Comment 17 Simon Fraser (smfr) 2010-10-16 13:41:01 PDT
I plan to fix CSSPrimitiveValue.cssText() via bug 20674.
Comment 18 Simon Fraser (smfr) 2010-10-16 13:44:14 PDT
Created attachment 70962 [details]
Patch
Comment 19 Nikolas Zimmermann 2010-10-17 02:21:58 PDT
Comment on attachment 70962 [details]
Patch

This is correct, and I'm tempted to r+. Though I was planning to solve this in a more generic fashion, by moving this code (formatNumber) into WTFString, as default String::number() implementation for double.
We can still move this to String::number() though as a later point, it's good to see less String::format() usage anyway.
If you prefer to land it as is, I'll r+ it later - waiting for your comment first.
Comment 20 Simon Fraser (smfr) 2010-10-17 09:42:15 PDT
I'd like to get this in, and we can do string cleanup later.

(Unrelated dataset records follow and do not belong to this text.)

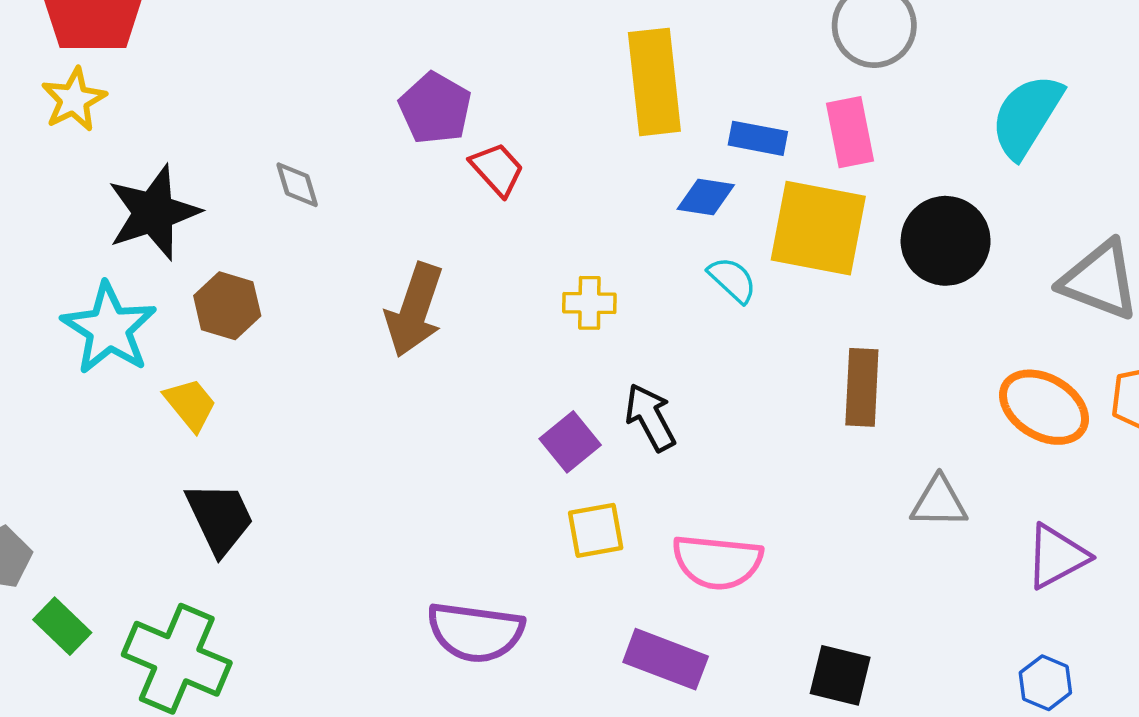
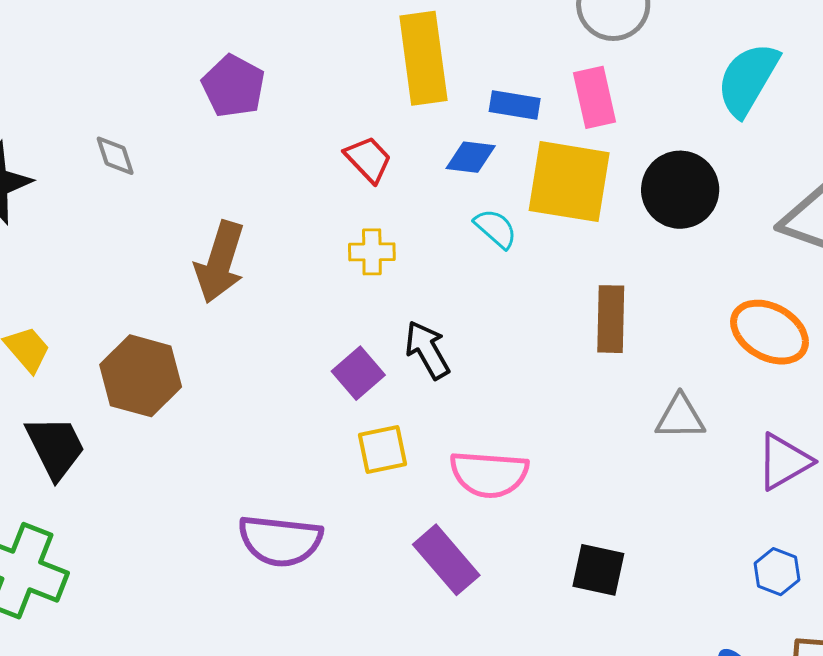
red trapezoid: (497, 169) -> (368, 159), moved
brown hexagon: (227, 306) -> (141, 376), moved, size x1.4
purple rectangle: (666, 659) -> (446, 560), turned 30

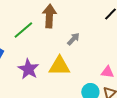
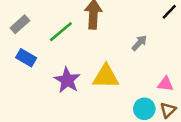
gray arrow: (73, 39) -> (139, 43), moved

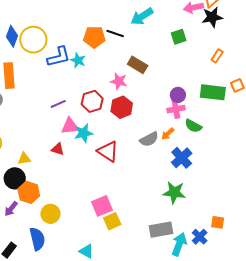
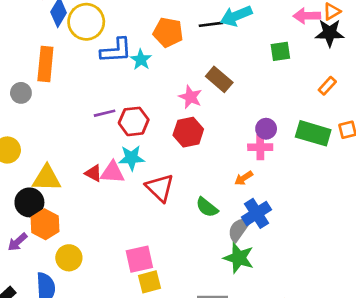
black line: (115, 33) -> (211, 24), moved, turned -36
red hexagon: (92, 101) -> (134, 121), moved
pink triangle: (70, 126) -> (112, 172), moved
green semicircle: (193, 126) -> (207, 207), moved
gray semicircle: (149, 139) -> (239, 229), moved, turned 144
yellow triangle: (24, 159) -> (47, 178), size x1.6

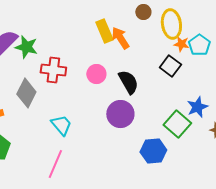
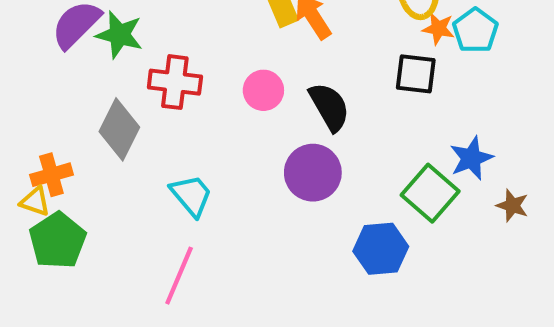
black square: (170, 66) -> (416, 74), turned -30

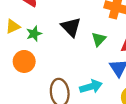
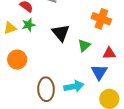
green star: (34, 34) -> (29, 25), moved

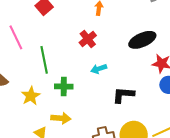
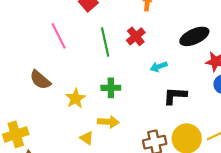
green line: (44, 60) -> (105, 42), moved
cyan arrow: (99, 69) -> (159, 67), moved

Comment 21 Nikolas Zimmermann 2010-10-17 12:39:37 PDT
Comment on attachment 70962 [details]
Patch

Looks great, r=me. I'll take your formatNumber code as starting point for rewriting String::number(double).
Comment 22 Simon Fraser (smfr) 2010-10-17 13:06:48 PDT
http://trac.webkit.org/changeset/69928
Comment 23 Simon Fraser (smfr) 2010-10-18 14:48:38 PDT
There's a possible buffer overflow here: bug 47851.